LILLEHAUG, J., not having been a member of the court at the time of submission, took no part in the consideration or decision of this case.. We disagree with Dukowitz’s characterization of the district court’s order as one for judgment on the pleadings. In granting judgment to Hannon, the court considered matters outside the pleadings, including affidavits and other exhibits, which by rule converted Hannon’s motion into one for summary judgment. See Minn. R. Civ. P. 12.02 ("If ... matters outside the pleadings are presented to and not excluded by the court, the motion shall be treated as one for summary judgment. ... ”); N. States Power Co. v. Minn. Metro. Council, 684 N.W.2d 485, 491 (Minn.2004) (applying the summary-judgment standard to a motion for judgment on the pleadings when the district court considered matters outside the pleadings in granting judgment to one of the parties). Moreover, although the court used the caption "judgment on the pleadings” in its order granting judgment to Hannon, the order also states that "the defendant’s motion for summary judgment is granted” and explicitly references and applies the standard for summary judgment.
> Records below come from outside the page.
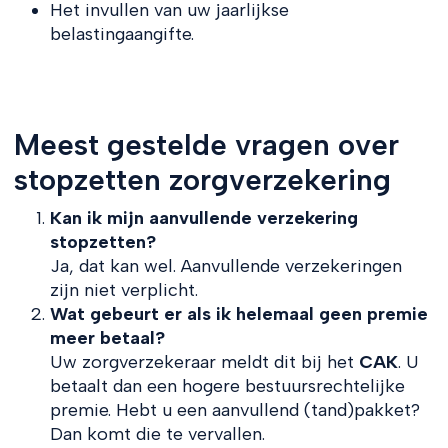
Het invullen van uw jaarlijkse
belastingaangifte.
Meest gestelde vragen over
stopzetten zorgverzekering
Kan ik mijn aanvullende verzekering
stopzetten?
Ja, dat kan wel. Aanvullende verzekeringen
zijn niet verplicht.
Wat gebeurt er als ik helemaal geen premie
meer betaal?
Uw zorgverzekeraar meldt dit bij het
CAK
. U
betaalt dan een hogere bestuursrechtelijke
premie. Hebt u een aanvullend (tand)pakket?
Dan komt die te vervallen.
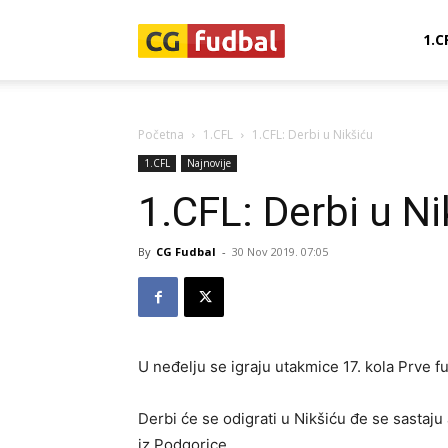
CG-
1.C
Fudbal
Početna
1.CFL
1.CFL: Derbi u Nikšiću
1.CFL
Najnovije
1.CFL: Derbi u Ni
By
CG Fudbal
-
30 Nov 2019. 07:05
U neđelju se igraju utakmice 17. kola Prve f
Derbi će se odigrati u Nikšiću đe se sastaju
iz Podgorice.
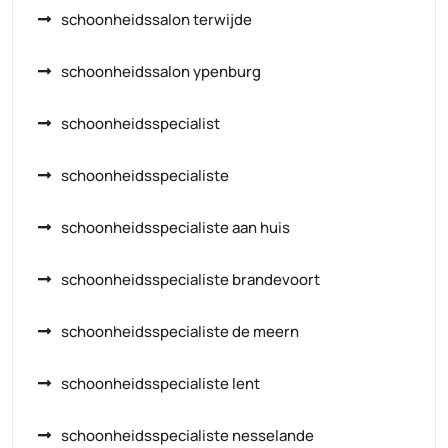
schoonheidssalon terwijde
schoonheidssalon ypenburg
schoonheidsspecialist
schoonheidsspecialiste
schoonheidsspecialiste aan huis
schoonheidsspecialiste brandevoort
schoonheidsspecialiste de meern
schoonheidsspecialiste lent
schoonheidsspecialiste nesselande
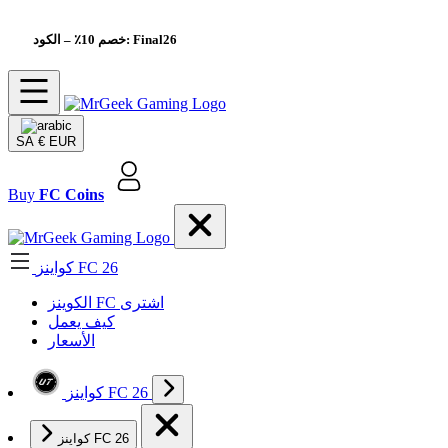
– الكود: Final26
خصم 10٪
SA
€ EUR
Buy
FC Coins
كواينز FC 26
الکوینز FC اشتری
كيف يعمل
الأسعار
كواينز FC 26
كواينز FC 26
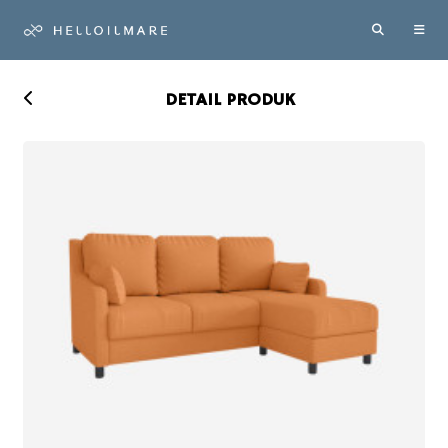
DETAIL PRODUK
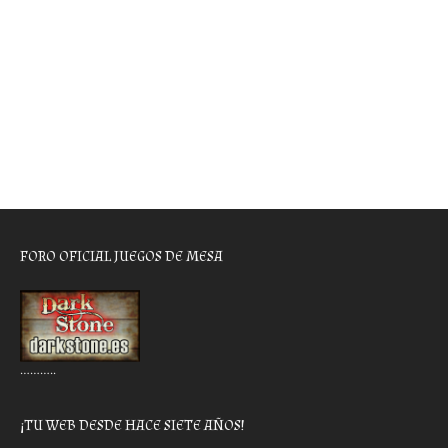
FORO OFICIAL JUEGOS DE MESA
………..
¡TU WEB DESDE HACE SIETE AÑOS!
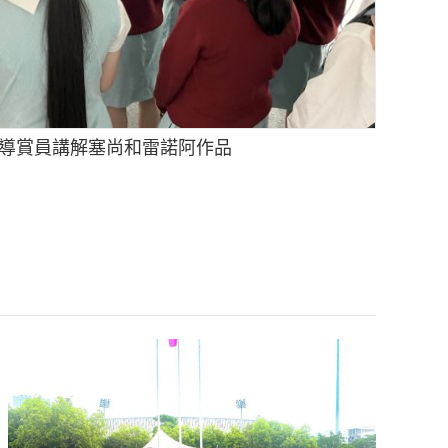
導賞員講解塞尚和雷諾阿作品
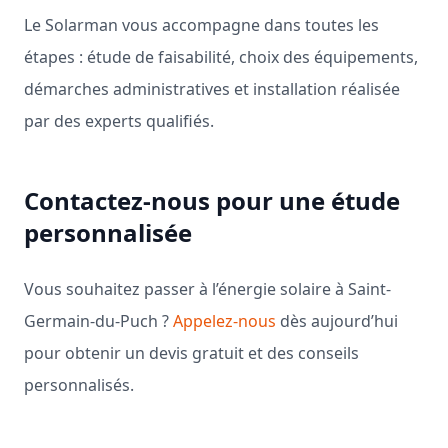
Le Solarman vous accompagne dans toutes les
étapes : étude de faisabilité, choix des équipements,
démarches administratives et installation réalisée
par des experts qualifiés.
Contactez-nous pour une étude
personnalisée
Vous souhaitez passer à l’énergie solaire à Saint-
Germain-du-Puch ?
Appelez-nous
dès aujourd’hui
pour obtenir un devis gratuit et des conseils
personnalisés.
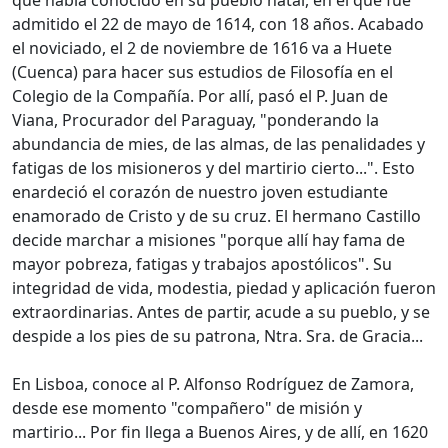
que había conocido en su pueblo natal, en el que fue
admitido el 22 de mayo de 1614, con 18 años. Acabado
el noviciado, el 2 de noviembre de 1616 va a Huete
(Cuenca) para hacer sus estudios de Filosofía en el
Colegio de la Compañía. Por allí, pasó el P. Juan de
Viana, Procurador del Paraguay, "ponderando la
abundancia de mies, de las almas, de las penalidades y
fatigas de los misioneros y del martirio cierto...". Esto
enardeció el corazón de nuestro joven estudiante
enamorado de Cristo y de su cruz. El hermano Castillo
decide marchar a misiones "porque allí hay fama de
mayor pobreza, fatigas y trabajos apostólicos". Su
integridad de vida, modestia, piedad y aplicación fueron
extraordinarias. Antes de partir, acude a su pueblo, y se
despide a los pies de su patrona, Ntra. Sra. de Gracia...
En Lisboa, conoce al P. Alfonso Rodríguez de Zamora,
desde ese momento "compañero" de misión y
martirio... Por fin llega a Buenos Aires, y de allí, en 1620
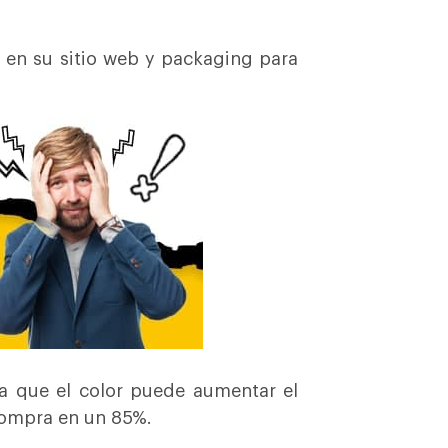
 en su sitio web y packaging para
a que el color puede aumentar el
compra en un 85%.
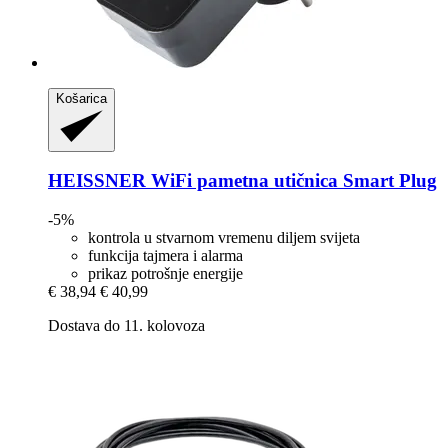
Košarica
HEISSNER
WiFi pametna utičnica Smart Plug
-5%
kontrola u stvarnom vremenu diljem svijeta
funkcija tajmera i alarma
prikaz potrošnje energije
€ 38,94
€ 40,99
Dostava do 11. kolovoza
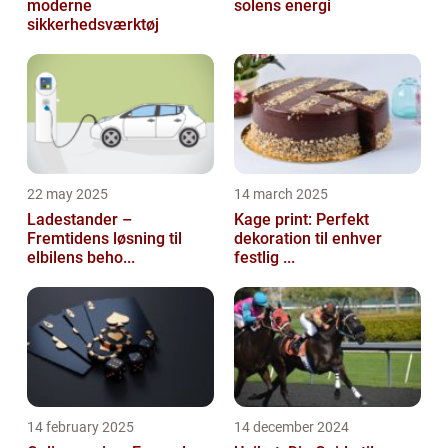
moderne
solens energi
sikkerhedsværktøj
22 may 2025
14 march 2025
Ladestander –
Kage print: Perfekt
Fremtidens løsning til
dekoration til enhver
elbilens beho...
festlig ...
14 february 2025
14 december 2024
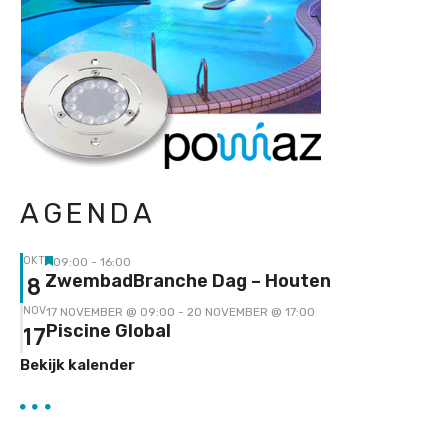
AGENDA
OKT
09:00
-
16:00
Uitgelicht
8
ZwembadBranche Dag – Houten
NOV
17 NOVEMBER @ 09:00
-
20 NOVEMBER @ 17:00
17
Piscine Global
Bekijk kalender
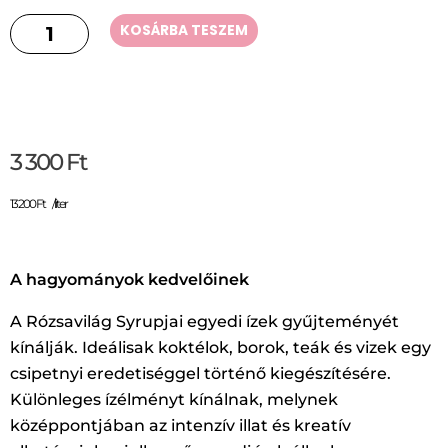
KOSÁRBA TESZEM
3 300
Ft
13 200
Ft
/
liter
A hagyományok kedvelőinek
A Rózsavilág Syrupjai egyedi ízek gyűjteményét
kínálják. Ideálisak koktélok, borok, teák és vizek egy
csipetnyi eredetiséggel történő kiegészítésére.
Különleges ízélményt kínálnak, melynek
középpontjában az intenzív illat és kreatív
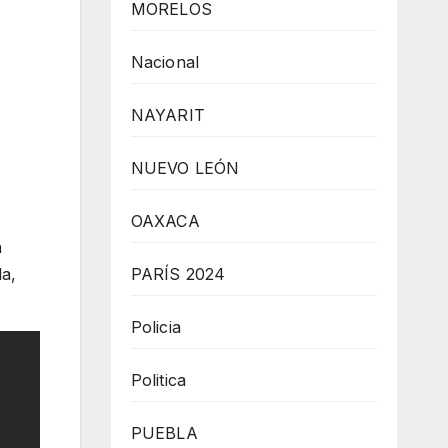
MORELOS
Nacional
NAYARIT
NUEVO LEÓN
OAXACA
n
PARÍS 2024
la,
Policia
Politica
PUEBLA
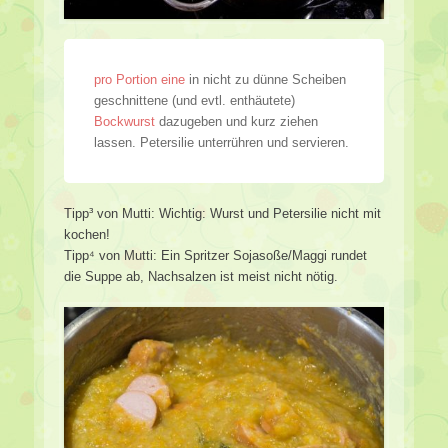
pro Portion eine
in nicht zu dünne Scheiben
geschnittene (und evtl. enthäutete)
Bockwurst
dazugeben und kurz ziehen
lassen. Petersilie unterrühren und servieren.
Tipp³ von Mutti: Wichtig: Wurst und Petersilie nicht mit
kochen!
Tipp⁴ von Mutti: Ein Spritzer Sojasoße/Maggi rundet
die Suppe ab, Nachsalzen ist meist nicht nötig.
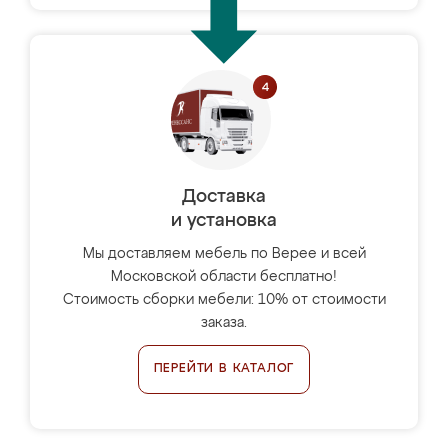
Доставка
и установка
Мы доставляем мебель по Верее и всей
Московской области бесплатно!
Стоимость сборки мебели: 10% от стоимости
заказа.
ПЕРЕЙТИ В КАТАЛОГ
. The court of appeals also held that Minnesota’s unemployment-insurance statutes do not create an implied private right of action for wrongful discharge. See Dukowitz, 815 N.W.2d at 852-54. However, Dukowitz did not raise that issue in her petition for further review, and we therefore decline to address it. See State v. Koppi, 798 N.W.2d 358, 366 (Minn.2011) (indicating that we do not generally review issues that are not raised in a petition for further review).
. The dissent implies that we are somehow waiting for the Legislature’s "permission” to develop the common law. The dissent mis-characterizes our point. We agree that it is the responsibility of courts to develop the common law. See Lake v. Wal-Mart Stores, Inc., 582 N.W.2d 231, 233 (Minn. 1998). Our point is far narrower: once the Legislature declares public policy through legislation, we are especially reluctant to extend the legislatively declared public policy by creating a cause of action that is nowhere to be found in the legislation. Cf. Premier Bank v. Becker Dev., LLC, 785 N.W.2d 753, 760 (Minn.2010) ("If the legislature fails to address a particular topic, our rules of construction forbid adding words or meaning to a statute that are purposely omitted or inadvertently overlooked.” (citation omitted) (internal quotation marks omitted)).
. As the dissent notes, other states have applied the public-policy exception to situations in which an employer terminates an employee for seeking workers’ compensation benefits. In Minnesota, however, the Legislature has provided a cause of action in precisely that situation. Minn.Stat. § .82, subd. 1 (2012). The Legislature’s policy choice to create a civil cause of action for one group of employees (those discharged for seeking workers' compensation benefits), but not another (those discharged for seeking unemployment benefits), supports our decision not to expand the public-policy exception in this case. See In re Hubbard, 778 N.W.2d 313, 323 (Minn.2010) (noting that the Legislature's action in one statute but inaction in another shows that the Legislature "knows how” to accomplish a particular objective if it wishes to do so).